This chapter introduces the foundational data structure of the entire library: the Value class in engine.py. You will learn how a simple Python class wraps a scalar number, records its history of operations, and lays the groundwork for automatic differentiation. This is the single most important file in the repository — everything else depends on understanding it.
At its core, `Value` is a thin wrapper around a Python float. But the crucial addition is that every `Value` remembers **how it was created**: which other `Value` objects were its inputs (`_prev`) and what operation produced it (`_op`). This metadata is what makes automatic differentiation possible — it is the computation graph stored implicitly in the objects themselves.
The `__init__` method initializes three important attributes alongside the scalar `data`: `grad` starts at `0.0` (no gradient has been computed yet), `_backward` is a no-op lambda by default (leaf nodes have no children to propagate to), and `_prev` is stored as a `frozenset` of parent nodes.
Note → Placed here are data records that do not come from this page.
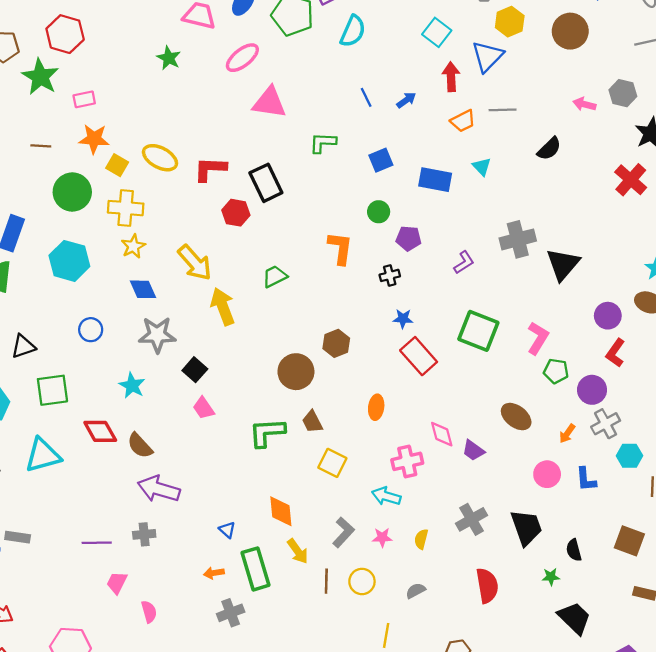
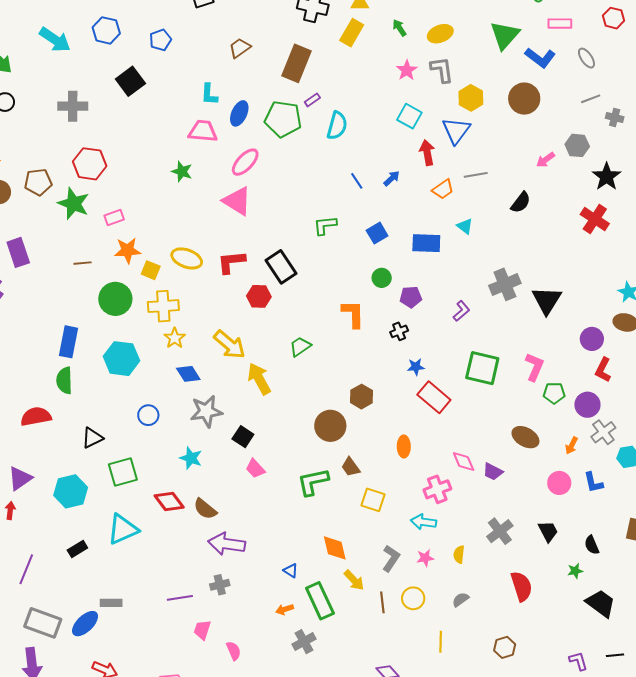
pink triangle: (269, 102) -> (237, 201), moved, turned 32
pink arrow: (584, 104) -> (546, 160), turned -42
black trapezoid: (526, 527) -> (548, 531), size x0.7

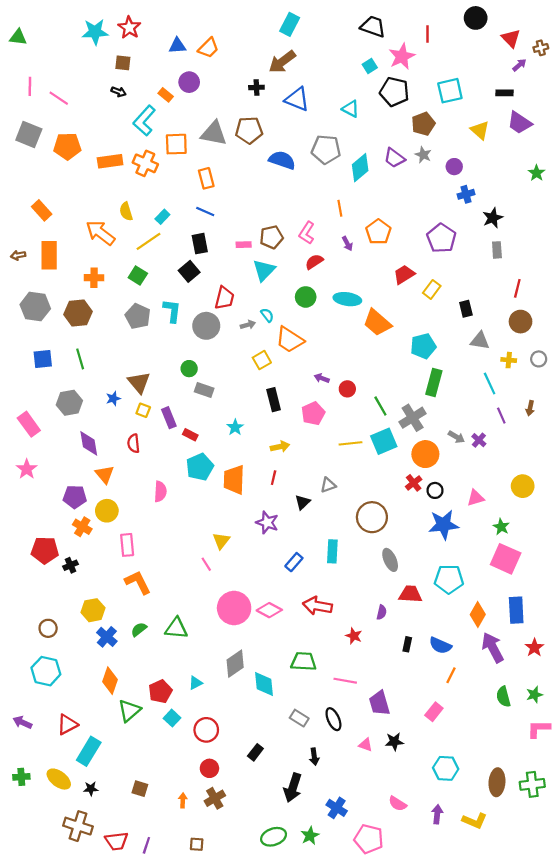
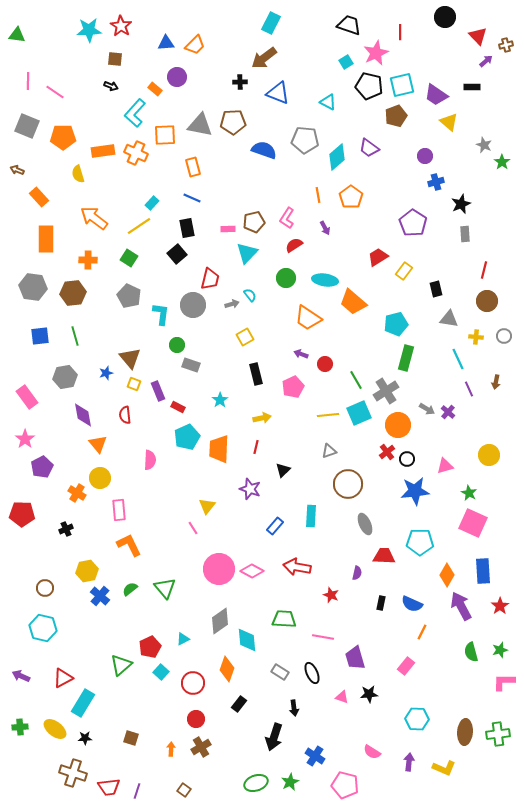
cyan square: (450, 91) -> (402, 85), moved
purple trapezoid: (519, 123) -> (436, 95), moved
gray star: (423, 155) -> (484, 145), moved
yellow semicircle: (126, 211) -> (78, 174), moved
orange pentagon: (378, 232) -> (351, 197), moved
brown arrow: (18, 255) -> (17, 170), moved, turned 32
cyan L-shape: (172, 311) -> (161, 314), moved
orange trapezoid: (290, 340) -> (308, 318), moved
gray triangle: (328, 485) -> (329, 451), moved
purple pentagon: (75, 497) -> (42, 467), moved, turned -30
red pentagon: (45, 550) -> (22, 514), moved
green triangle: (176, 628) -> (165, 588), turned 45
orange diamond: (110, 681) -> (227, 669), moved
brown square: (197, 844) -> (184, 790), turned 32

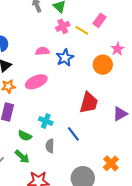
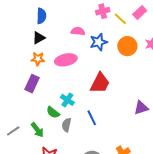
orange circle: (103, 65) -> (127, 46), moved
red trapezoid: (89, 103) -> (100, 83), moved
green semicircle: (25, 136) -> (53, 112), moved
Using a `frozenset` instead of a list is a deliberate choice: the set of parents is unordered and fixed after construction, and immutability prevents accidental mutation of the graph structure.
The `label` attribute is purely for debugging and visualization — it has no role in computation. This separation of concerns (computation vs. display) is a good design habit even in a minimal codebase.
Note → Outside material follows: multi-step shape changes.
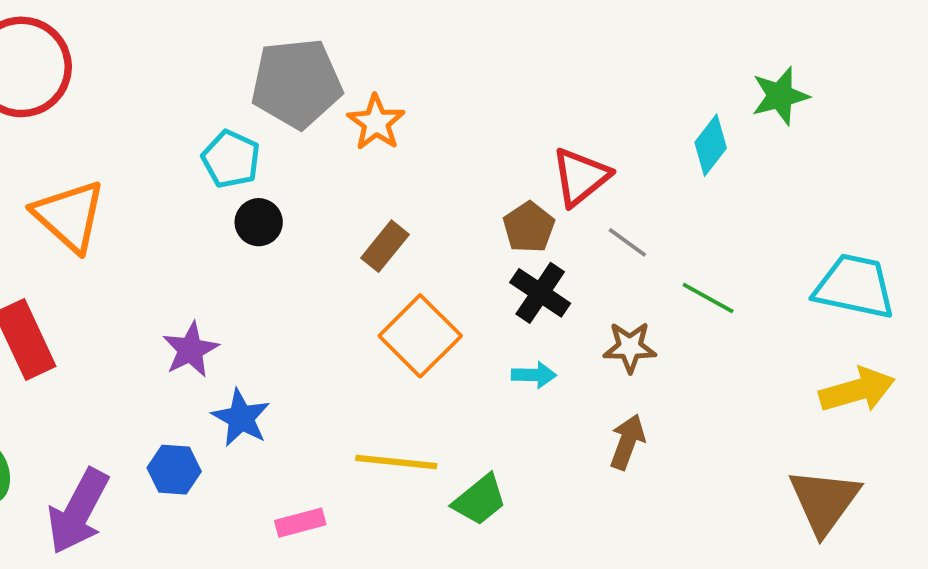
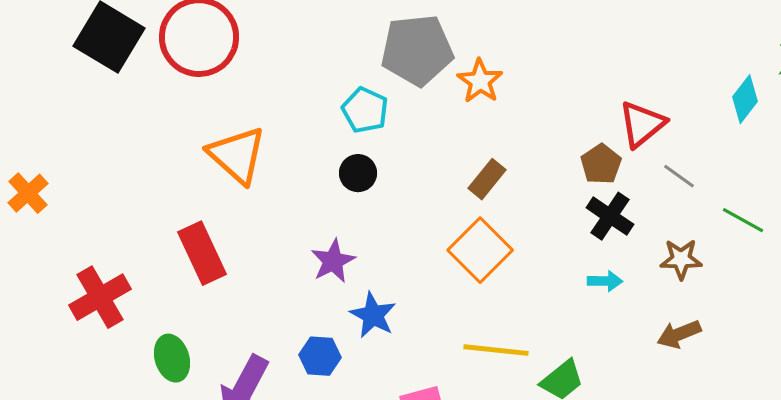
black circle: (259, 222) -> (358, 173), moved
orange square: (420, 336) -> (480, 250), moved
brown arrow: (627, 442) -> (679, 334), turned -132

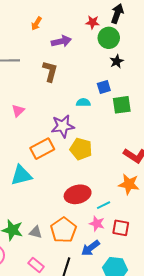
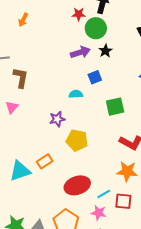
purple arrow: (61, 41) -> (80, 52), moved
brown L-shape: (50, 71) -> (21, 78), moved
green square: (122, 105) -> (115, 107), moved
purple star: (63, 126) -> (57, 119), size x0.7
orange rectangle: (42, 149) -> (45, 161), moved, size x0.7
red square: (121, 228) -> (123, 201), moved

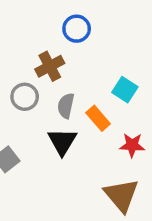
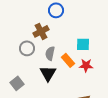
cyan square: (125, 90) -> (83, 44), turned -32
red star: (132, 145) -> (86, 65), moved

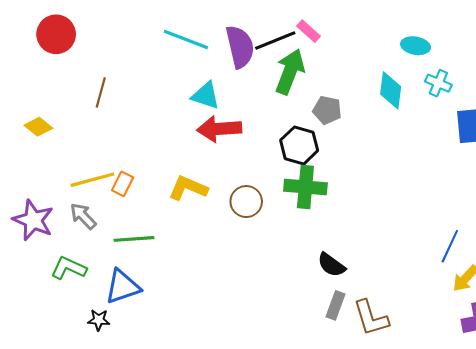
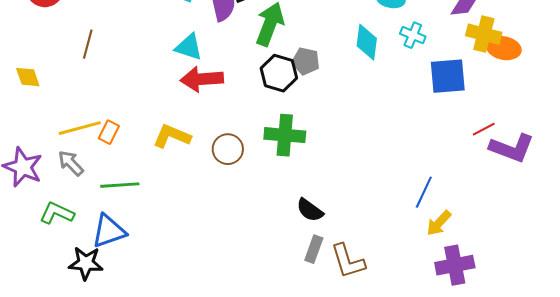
yellow diamond: (38, 127) -> (28, 77), turned 32
black hexagon: (299, 145) -> (279, 73), moved
black star: (99, 320) -> (86, 263), size x1.6

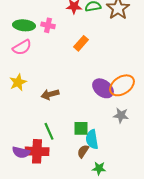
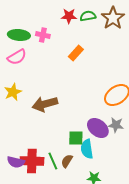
purple ellipse: (103, 88) -> (98, 128), moved
brown arrow: (50, 94) -> (45, 104), size x1.4
green line: (49, 131) -> (53, 161), moved
brown semicircle: (83, 151) -> (67, 161), moved

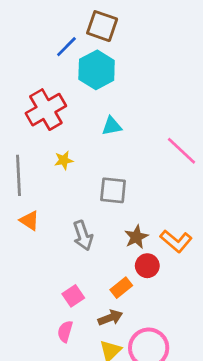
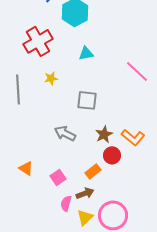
orange triangle: (29, 221) -> (26, 168), moved
gray arrow: (83, 236) -> (65, 133), turned 135
pink semicircle: (65, 331) -> (66, 203), moved

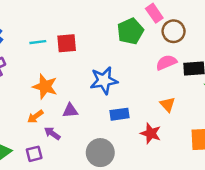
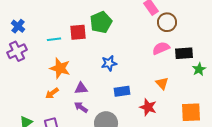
green pentagon: (130, 31) -> (101, 22), moved
cyan line: (38, 42) -> (54, 39), moved
blue star: (104, 81) -> (109, 63), size x0.7
purple arrow: (52, 133) -> (81, 107), moved

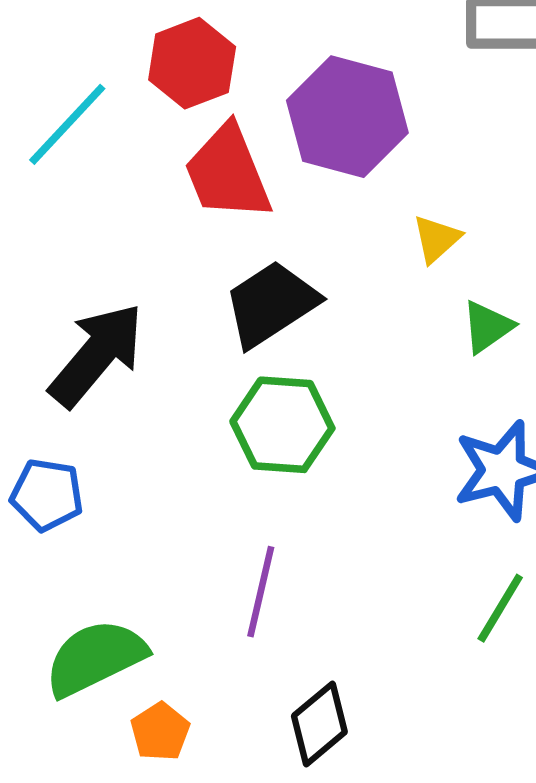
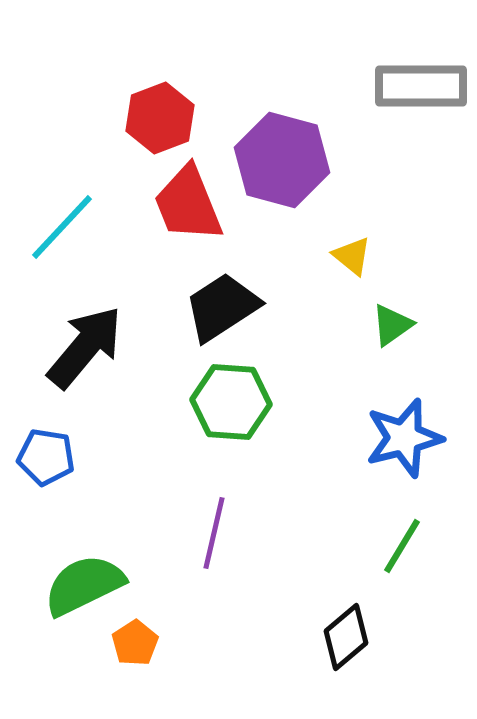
cyan line: (67, 124) -> (62, 227), moved
yellow triangle: (436, 239) -> (352, 256), turned -39
black diamond: (319, 724) -> (346, 637), moved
Every arithmetic operation on a `Value` creates a new `Value` that represents the result, and simultaneously defines a **closure** that knows how to backpropagate gradients through that operation. This is the heart of the dynamic computation graph approach: the graph is built lazily, operation by operation, during the ordinary forward computation.
Consider `__add__`: it creates an output `Value` whose `data` is `self.data + other.data`. Then it defines a nested function `_backward` that, when called, adds `out.grad` (the gradient flowing in from downstream) to both `self.grad` and `other.grad`. This is a direct application of the **chain rule** — the local gradient of addition with respect to either input is 1, so the upstream gradient passes through unchanged. The closure **captures** `self`, `other`, and `out` by reference, which means it always has access to the current gradient state of those nodes.
Multiplication follows the same pattern but with the product rule: the gradient for `self` is `other.data * out.grad`, and vice versa. Notice that both closures read `.data` at backprop time, not at graph-construction time — this is correct because `data` values are fixed after the forward pass. The `__pow__` operation handles the case where the exponent is a raw Python `int` or `float` (not a `Value`), which is an intentional simplification — raising a `Value` to a `Value` power would require a more complex gradient rule and is not needed for basic neural networks.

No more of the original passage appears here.